La rénovation du Clos Saint-Vincent devrait se porter à 12,8 millions d’euros — Photo : Document Jouin Manku.

Niché au milieu des vignes, l’hôtel surplombe les hauteurs de Ribeauvillé (Haut-Rhin), sur la route des vins alsacienne. Le Clos Saint-Vincent a jadis été affilié Relais et Châteaux. Il vient d’être repris par Marc Haeberlin qui fait rayonner à l’international son restaurant étoilé l’Auberge de l’Ill (50 salariés, 7,8 millions d’euros de CA), deux macarons au Guide Michelin, situé à Illhaeusern dans le Haut-Rhin. Ce dernier pilote aussi, dans un registre plus bistronomique chic, les Haras de Strasbourg (5,8 M€ de CA).

Marc Haeberlin et Xavier Muller-Haeberlin — Photo : Pascale Schaeffer

Aujourd’hui, c’est avec son épouse Isabelle et ses enfants, Xavier, Laetitia et Maxime qu’il investit 21,5 millions d’euros dans l’acquisition de l’hôtel et dans sa transformation prévue en établissement cinq étoiles, via la holding Marc Haeberlin Conseil. Le projet est soutenu par un pool bancaire, mais aussi par des investisseurs privés régionaux dans le cadre d’un emprunt obligataire de 2 millions d’euros.

60 à 80 emplois devraient être créés d’ici 2027

Le projet, confié à l’architecte AJeance (Sélestat) et au designer parisien Jouin-Manku qui a notamment par le passé réalisé les agencements intérieurs de l’Auberge de l’Ill en 2007 et 2017, passera par la rénovation des 2 600 m2 de surfaces existantes, la création ex nihilo d’un restaurant de 100 couverts avec vues traversantes et lignes épurées, d’un spa aux perspectives sobres (avec salles de massage, sauna, jacuzzi), et d’un bassin extérieur. L’établissement comportera 33 chambres et suites, positionnées en 5 étoiles.

Esquisses du restaurant de 100 places et du bar — Photo : Document Jouin Manku.

"Nous déposerons le permis de construire à la rentrée et nous espérons démarrer les travaux début 2025 pour une ouverture début 2027", envisage Xavier Muller-Haeberlin. À terme, 60 à 80 emplois devraient être créés sur le site.

Un projet mûri depuis un an

À 40 ans, Xavier Muller-Haeberlin, qui a fait ses classes chez Lufthansa (LSG Group), porte les opérations. "C’est un projet qui a mûri et pris du temps. Nous étions en contact avec les vendeurs, la famille Jung (NDLR : propriétaires des Transports Jung à, Sélestat) dès le printemps 2023, mais la période était compliquée. Compte tenu des taux d’intérêt, les contraintes financières étaient plus fortes, les garanties à apporter plus conséquentes.

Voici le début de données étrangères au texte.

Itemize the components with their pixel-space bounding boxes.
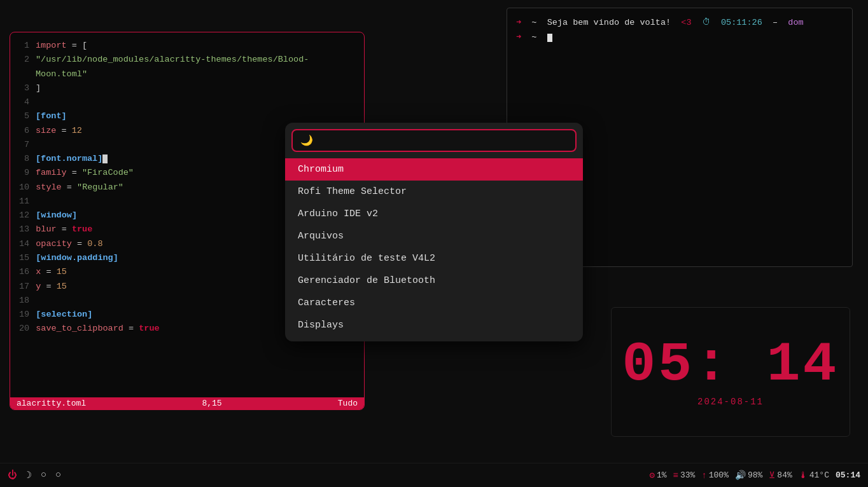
- line-number: 11: [19, 195, 29, 209]
- vol-value: 98%: [748, 470, 762, 480]
- rofi-results-list: ChromiumRofi Theme SelectorArduino IDE v…: [285, 156, 583, 341]
- net-value: 100%: [709, 470, 729, 480]
- line-code: "/usr/lib/node_modules/alacritty-themes/…: [36, 53, 355, 81]
- line-code: y = 15: [36, 280, 67, 294]
- editor-line-2: 2 "/usr/lib/node_modules/alacritty-theme…: [19, 53, 355, 81]
- editor-cursor: 8,15: [202, 399, 221, 408]
- line-number: 18: [19, 294, 29, 308]
- line-number: 8: [19, 152, 29, 166]
- vol-icon: 🔊: [735, 470, 746, 481]
- mem-stat: ≡ 33%: [673, 470, 696, 481]
- editor-line-5: 5[font]: [19, 109, 355, 123]
- line-code: family = "FiraCode": [36, 166, 134, 180]
- power-icon[interactable]: ⏻: [8, 470, 17, 481]
- line-number: 20: [19, 322, 29, 336]
- line-number: 14: [19, 237, 29, 251]
- line-code: style = "Regular": [36, 181, 123, 195]
- line-number: 15: [19, 251, 29, 265]
- clock-date: 2024-08-11: [697, 397, 764, 407]
- term-prompt-2: ➜: [516, 32, 521, 42]
- line-code: blur = true: [36, 223, 92, 237]
- rofi-item[interactable]: Utilitário de teste V4L2: [285, 247, 583, 270]
- line-number: 17: [19, 280, 29, 294]
- vol-stat: 🔊 98%: [735, 470, 762, 481]
- editor-statusbar: alacritty.toml 8,15 Tudo: [10, 397, 364, 409]
- net-icon: ↑: [701, 470, 706, 481]
- moon-icon[interactable]: ☽: [26, 469, 32, 481]
- editor-filename: alacritty.toml: [17, 399, 86, 408]
- cpu-value: 1%: [657, 470, 667, 480]
- term-clock-val: 05:11:26: [721, 18, 762, 27]
- line-code: opacity = 0.8: [36, 237, 102, 251]
- cpu-icon: ⚙: [649, 470, 654, 481]
- line-number: 10: [19, 181, 29, 195]
- mem-value: 33%: [680, 470, 695, 480]
- rofi-item[interactable]: Chromium: [285, 158, 583, 181]
- line-code: [font]: [36, 109, 67, 123]
- rofi-item[interactable]: Rofi Theme Selector: [285, 181, 583, 203]
- circle-icon-1[interactable]: ○: [41, 470, 46, 481]
- rofi-search-input[interactable]: [318, 135, 568, 146]
- line-code: import = [: [36, 39, 87, 53]
- editor-line-4: 4: [19, 95, 355, 109]
- rofi-item[interactable]: Displays: [285, 314, 583, 336]
- wifi-value: 84%: [777, 470, 792, 480]
- term-tilde-2: ~: [526, 32, 542, 42]
- term-tilde-1: ~: [526, 18, 542, 27]
- line-number: 9: [19, 166, 29, 180]
- editor-line-3: 3]: [19, 81, 355, 95]
- rofi-moon-icon: 🌙: [300, 134, 313, 147]
- net-stat: ↑ 100%: [701, 470, 729, 481]
- line-code: save_to_clipboard = true: [36, 322, 159, 336]
- term-dash: –: [767, 18, 783, 27]
- editor-line-1: 1import = [: [19, 39, 355, 53]
- term-prompt-1: ➜: [516, 18, 521, 27]
- line-code: [window.padding]: [36, 251, 118, 265]
- rofi-search-bar[interactable]: 🌙: [291, 129, 577, 152]
- taskbar-right: ⚙ 1% ≡ 33% ↑ 100% 🔊 98% ⊻ 84% 🌡 41°C 05:…: [649, 470, 860, 481]
- mem-icon: ≡: [673, 470, 678, 481]
- line-number: 3: [19, 81, 29, 95]
- taskbar: ⏻ ☽ ○ ○ ⚙ 1% ≡ 33% ↑ 100% 🔊 98% ⊻ 84% 🌡 …: [0, 463, 868, 487]
- term-time: ⏱: [702, 18, 716, 27]
- line-code: ]: [36, 81, 41, 95]
- rofi-item[interactable]: Gerenciador de Bluetooth: [285, 270, 583, 292]
- line-number: 5: [19, 109, 29, 123]
- line-number: 4: [19, 95, 29, 109]
- line-number: 13: [19, 223, 29, 237]
- editor-scroll: Tudo: [338, 399, 358, 408]
- wifi-stat: ⊻ 84%: [769, 470, 792, 481]
- taskbar-time: 05:14: [836, 470, 860, 480]
- line-number: 1: [19, 39, 29, 53]
- circle-icon-2[interactable]: ○: [55, 470, 61, 481]
- editor-cursor-block: [102, 154, 108, 163]
- term-cursor: [547, 34, 552, 42]
- terminal-line-1: ➜ ~ Seja bem vindo de volta! <3 ⏱ 05:11:…: [516, 16, 843, 31]
- rofi-item[interactable]: Arquivos: [285, 225, 583, 247]
- temp-icon: 🌡: [799, 470, 808, 481]
- line-code: [selection]: [36, 308, 92, 322]
- clock-widget: 05: 14 2024-08-11: [611, 307, 850, 437]
- rofi-item[interactable]: Caracteres: [285, 292, 583, 314]
- rofi-item[interactable]: Arduino IDE v2: [285, 203, 583, 225]
- wifi-icon: ⊻: [769, 470, 775, 481]
- line-number: 2: [19, 53, 29, 81]
- rofi-launcher: 🌙 ChromiumRofi Theme SelectorArduino IDE…: [285, 123, 583, 341]
- line-number: 6: [19, 124, 29, 138]
- term-day: dom: [788, 18, 803, 27]
- term-heart: <3: [676, 18, 696, 27]
- line-number: 16: [19, 265, 29, 279]
- line-code: size = 12: [36, 124, 82, 138]
- cpu-stat: ⚙ 1%: [649, 470, 666, 481]
- term-welcome: Seja bem vindo de volta!: [547, 18, 671, 27]
- line-number: 19: [19, 308, 29, 322]
- line-code: [window]: [36, 209, 77, 223]
- line-code: [font.normal]: [36, 152, 108, 166]
- terminal-line-2: ➜ ~: [516, 31, 843, 45]
- taskbar-left: ⏻ ☽ ○ ○: [8, 469, 61, 481]
- clock-digits: 05: 14: [622, 337, 839, 393]
- temp-stat: 🌡 41°C: [799, 470, 829, 481]
- line-code: x = 15: [36, 265, 67, 279]
- temp-value: 41°C: [809, 470, 829, 480]
- line-number: 12: [19, 209, 29, 223]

Nous avons dû revoir un peu notre copie. Mais c’est un projet d’ampleur, qui nous tenait à cœur. Il a été porté par l’ensemble de la famille", explique Xavier Muller-Haeberlin.

Créer des complémentarités avec l’Auberge de l’Ill

"J’avais un œil sur le Clos Saint-Vincent depuis longtemps et maintenant que les enfants sont là, je me suis décidé. Il n’y a pas deux endroits identiques en Alsace, avec une telle vue", s’enthousiasme Marc Haeberlin qui imagine déjà pour ce nouvel écrin une carte multiple, "alsacienne, italienne, japonisante ou asiatique, avec des cuissons au feu de bois. L’idée n’est pas d’aller chercher une étoile mais de créer des complémentarités avec l’Auberge de l’Ill", dit-il. Les deux établissements sont situés à une petite dizaine de kilomètres l’un de l’autre. La clientèle alsacienne et européenne, belge, allemande et suisse de l’une pouvant naturellement bénéficier à l’autre.